Following trading the ring with Paul, Miranda has an epiphany regarding her feelings about her existence as a woman and moving away from being a tomboy and move toward embracing her femininity. Once Miranda saw the ring she loved it, in the short story it states: “Miranda was smitten at sight of the ring and wished to have it” (Porter 363). The ring becomes to have a stronger effect on her when she begins to resent her boyish clothes. “Now the ring, shining with serene purity of fine gold on her rather grubby thumb, turned her feelings against her overalls and sockless feet . . . (Porter 365). She then wanted to go home and wanted to “. . . dust herself with plenty of Maria’s [her older sister] violet talcum powder” and “. . . put on the thinnest, most becoming dress she owned, with a big sash, and sit in a wicker chair under the trees . . . ” (Porter 365). With this being stated the reader can observe how Miranda is realizing the reality of the true differences between her and her brother. Cromie and Karr reason that: “This fantasy obviously works to prepare us for Miranda’s acceptance of her destiny as a woman, but it is also reminiscent of the Fall” (4).

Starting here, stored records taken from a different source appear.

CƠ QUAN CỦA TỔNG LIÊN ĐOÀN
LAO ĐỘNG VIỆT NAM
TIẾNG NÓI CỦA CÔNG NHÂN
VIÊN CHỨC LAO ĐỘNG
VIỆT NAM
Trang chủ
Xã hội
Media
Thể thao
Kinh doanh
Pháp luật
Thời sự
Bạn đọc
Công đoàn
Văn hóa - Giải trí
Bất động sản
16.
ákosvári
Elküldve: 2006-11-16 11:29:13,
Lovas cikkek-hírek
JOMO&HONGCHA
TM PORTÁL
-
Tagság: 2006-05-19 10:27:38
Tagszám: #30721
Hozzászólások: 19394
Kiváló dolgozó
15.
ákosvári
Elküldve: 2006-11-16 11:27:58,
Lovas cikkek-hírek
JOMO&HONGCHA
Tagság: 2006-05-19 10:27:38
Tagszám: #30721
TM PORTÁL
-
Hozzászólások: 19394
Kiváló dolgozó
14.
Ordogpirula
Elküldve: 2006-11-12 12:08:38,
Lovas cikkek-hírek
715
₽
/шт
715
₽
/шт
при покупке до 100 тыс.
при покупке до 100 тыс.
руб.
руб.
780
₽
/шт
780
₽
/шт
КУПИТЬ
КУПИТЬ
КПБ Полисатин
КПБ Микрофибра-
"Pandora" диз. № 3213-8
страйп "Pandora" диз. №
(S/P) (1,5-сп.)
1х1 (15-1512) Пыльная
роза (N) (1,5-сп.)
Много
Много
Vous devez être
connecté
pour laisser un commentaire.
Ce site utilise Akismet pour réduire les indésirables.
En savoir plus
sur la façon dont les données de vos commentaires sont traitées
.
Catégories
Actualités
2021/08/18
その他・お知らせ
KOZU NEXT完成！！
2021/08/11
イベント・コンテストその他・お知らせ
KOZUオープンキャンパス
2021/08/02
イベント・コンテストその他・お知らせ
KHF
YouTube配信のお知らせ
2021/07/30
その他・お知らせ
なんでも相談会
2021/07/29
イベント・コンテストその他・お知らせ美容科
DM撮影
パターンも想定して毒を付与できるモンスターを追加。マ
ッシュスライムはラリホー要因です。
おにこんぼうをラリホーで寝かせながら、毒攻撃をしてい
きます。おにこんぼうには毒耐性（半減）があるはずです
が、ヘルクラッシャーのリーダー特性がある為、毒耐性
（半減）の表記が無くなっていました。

This is true because Miranda accepting herself as being a woman reflects her loss of innocence in relation to the story line in the Fall of Eden. Porter uses many different examples of symbolism throughout the story to connect the concept of death and rebirth [redemption] and Miranda’s maturing into a young woman. Grubbs comments that: “The narrator draws us into ‘The Grave’ through several layers of time and seemingly disjointed events, each layer revealing more than the one before” (2).
Throughout the story the reader can follow Miranda’s thoughts and behaviors to conclude her significant changes from a young girl who looked up to her older brother as a role model to designating her older sister as her role model, not to mention Miranda’s discovery of continuity. Work Cited Porter, Katherine Anne. “”The Grave”” The Collected Stories of Katherine Anne Porter. Orlando: Harcourt Brace Jovanovich, 1979. 362-68. Print. Rooke Constance and Bruce Wallis. “Myth and Epiphany in Porter’s ‘The Grave,’. Studies in short fiction 25. 3 (Summer 1978): 269-275. Rpt. In Short Story Criticism. Ed. Jenny Cromie and Justin Karr. Vol. 43. Detroit: Gale Group, 2001. Literature Resource Center. Web. 26 Oct. 2012. Grubbs, M. A. “The Grave. ” Masterplots II: Short Story Series, Revised Edition (2004): 1-2. Literary Reference Center. Web. 26 Oct. 2012. “The Grave. ” Short Stories for Student. Ed. Jennifer Smith. Vol. 11. Detroit: Gale Group, 2001. 78-93. Gale Virtual Reference Library. Web. 25 Oct. 2012.